Filter the data below, keeping only lines that contain "dialog".

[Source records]

§ §

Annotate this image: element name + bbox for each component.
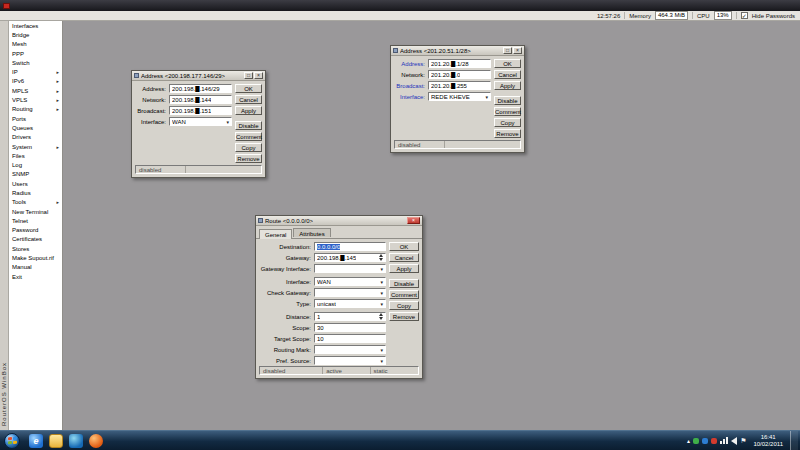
menu-item[interactable]: Switch <box>9 58 62 67</box>
distance-input[interactable]: 1 <box>314 312 386 321</box>
dialog-titlebar[interactable]: Address <200.198.177.146/29> □ × <box>132 71 265 81</box>
scope-input[interactable]: 30 <box>314 323 386 332</box>
pref-source-select[interactable]: ▾ <box>314 356 386 365</box>
dialog-titlebar[interactable]: Address <201.20.51.1/28> □ × <box>391 46 524 56</box>
interface-select[interactable]: WAN▾ <box>169 117 232 126</box>
firefox-icon[interactable] <box>89 434 103 448</box>
cancel-button[interactable]: Cancel <box>235 95 262 104</box>
menu-item[interactable]: Interfaces <box>9 21 62 30</box>
menu-item[interactable]: Exit <box>9 272 62 281</box>
check-gateway-select[interactable]: ▾ <box>314 288 386 297</box>
menu-item[interactable]: Log <box>9 160 62 169</box>
show-desktop-button[interactable] <box>790 431 798 450</box>
gateway-interface-select[interactable]: ▾ <box>314 264 386 273</box>
menu-item[interactable]: System ▸ <box>9 142 62 151</box>
menu-item[interactable]: Stores <box>9 244 62 253</box>
spinner-icon[interactable] <box>377 254 383 261</box>
internet-explorer-icon[interactable]: e <box>29 434 43 448</box>
interface-label: Interface: <box>259 279 314 285</box>
spinner-icon[interactable] <box>377 313 383 320</box>
address-input[interactable]: 201.20.█.1/28 <box>428 59 491 68</box>
disable-button[interactable]: Disable <box>389 279 419 288</box>
menu-item[interactable]: VPLS ▸ <box>9 95 62 104</box>
start-button[interactable] <box>4 433 20 449</box>
menu-item[interactable]: Routing ▸ <box>9 105 62 114</box>
tray-expand-icon[interactable]: ▴ <box>687 437 690 444</box>
media-player-icon[interactable] <box>69 434 83 448</box>
remove-button[interactable]: Remove <box>389 312 419 321</box>
tray-app-icon-green[interactable] <box>693 438 699 444</box>
broadcast-input[interactable]: 200.198.█.151 <box>169 106 232 115</box>
copy-button[interactable]: Copy <box>235 143 262 152</box>
menu-item[interactable]: Telnet <box>9 216 62 225</box>
ok-button[interactable]: OK <box>389 242 419 251</box>
menu-item[interactable]: Password <box>9 226 62 235</box>
clock-date: 10/02/2011 <box>753 441 783 448</box>
window-titlebar[interactable] <box>0 0 800 11</box>
copy-button[interactable]: Copy <box>494 118 521 127</box>
menu-item[interactable]: Mesh <box>9 40 62 49</box>
cancel-button[interactable]: Cancel <box>494 70 521 79</box>
menu-item[interactable]: Manual <box>9 263 62 272</box>
remove-button[interactable]: Remove <box>235 154 262 163</box>
menu-item[interactable]: Queues <box>9 123 62 132</box>
menu-item[interactable]: New Terminal <box>9 207 62 216</box>
apply-button[interactable]: Apply <box>494 81 521 90</box>
tray-app-icon-blue[interactable] <box>702 438 708 444</box>
tray-app-icon-red[interactable] <box>711 438 717 444</box>
dialog-titlebar[interactable]: Route <0.0.0.0/0> × <box>256 216 422 226</box>
interface-select[interactable]: WAN▾ <box>314 277 386 286</box>
ok-button[interactable]: OK <box>494 59 521 68</box>
menu-item[interactable]: IP ▸ <box>9 67 62 76</box>
address-input[interactable]: 200.198.█.146/29 <box>169 84 232 93</box>
hide-passwords-checkbox[interactable]: ✓ <box>741 12 748 19</box>
menu-item[interactable]: MPLS ▸ <box>9 86 62 95</box>
network-icon[interactable] <box>720 437 728 444</box>
close-button[interactable]: × <box>407 217 420 224</box>
menu-item[interactable]: Files <box>9 151 62 160</box>
type-select[interactable]: unicast▾ <box>314 299 386 308</box>
menu-item[interactable]: Users <box>9 179 62 188</box>
close-button[interactable]: × <box>254 72 263 79</box>
status-disabled: disabled <box>395 141 445 148</box>
maximize-button[interactable]: □ <box>244 72 253 79</box>
windows-taskbar: e ▴ ⚑ 16:41 10/02/2011 <box>0 430 800 450</box>
menu-item[interactable]: SNMP <box>9 170 62 179</box>
network-input[interactable]: 200.198.█.144 <box>169 95 232 104</box>
routing-mark-select[interactable]: ▾ <box>314 345 386 354</box>
destination-input[interactable]: 0.0.0.0/0 <box>314 242 386 251</box>
broadcast-input[interactable]: 201.20.█.255 <box>428 81 491 90</box>
volume-icon[interactable] <box>731 437 737 445</box>
copy-button[interactable]: Copy <box>389 301 419 310</box>
taskbar-clock[interactable]: 16:41 10/02/2011 <box>749 434 787 448</box>
ok-button[interactable]: OK <box>235 84 262 93</box>
disable-button[interactable]: Disable <box>494 96 521 105</box>
cancel-button[interactable]: Cancel <box>389 253 419 262</box>
windows-explorer-icon[interactable] <box>49 434 63 448</box>
menu-item[interactable]: Bridge <box>9 30 62 39</box>
menu-item[interactable]: PPP <box>9 49 62 58</box>
network-input[interactable]: 201.20.█.0 <box>428 70 491 79</box>
menu-item[interactable]: Make Supout.rif <box>9 253 62 262</box>
apply-button[interactable]: Apply <box>235 106 262 115</box>
remove-button[interactable]: Remove <box>494 129 521 138</box>
maximize-button[interactable]: □ <box>503 47 512 54</box>
interface-select[interactable]: REDE KHEVE▾ <box>428 92 491 101</box>
menu-item[interactable]: Radius <box>9 188 62 197</box>
menu-item[interactable]: Certificates <box>9 235 62 244</box>
menu-item[interactable]: Ports <box>9 114 62 123</box>
apply-button[interactable]: Apply <box>389 264 419 273</box>
action-center-flag-icon[interactable]: ⚑ <box>740 437 746 445</box>
tab-attributes[interactable]: Attributes <box>293 228 330 237</box>
comment-button[interactable]: Comment <box>235 132 262 141</box>
comment-button[interactable]: Comment <box>494 107 521 116</box>
gateway-input[interactable]: 200.198.█.145 <box>314 253 386 262</box>
tab-general[interactable]: General <box>259 229 292 239</box>
disable-button[interactable]: Disable <box>235 121 262 130</box>
target-scope-input[interactable]: 10 <box>314 334 386 343</box>
close-button[interactable]: × <box>513 47 522 54</box>
comment-button[interactable]: Comment <box>389 290 419 299</box>
menu-item[interactable]: Tools ▸ <box>9 198 62 207</box>
menu-item[interactable]: Drivers <box>9 133 62 142</box>
menu-item[interactable]: IPv6 ▸ <box>9 77 62 86</box>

§ §

Expected output:
dialog-titlebar[interactable]: Address <200.198.177.146/29> □ × <box>132 71 265 81</box>
dialog-titlebar[interactable]: Address <201.20.51.1/28> □ × <box>391 46 524 56</box>
dialog-titlebar[interactable]: Route <0.0.0.0/0> × <box>256 216 422 226</box>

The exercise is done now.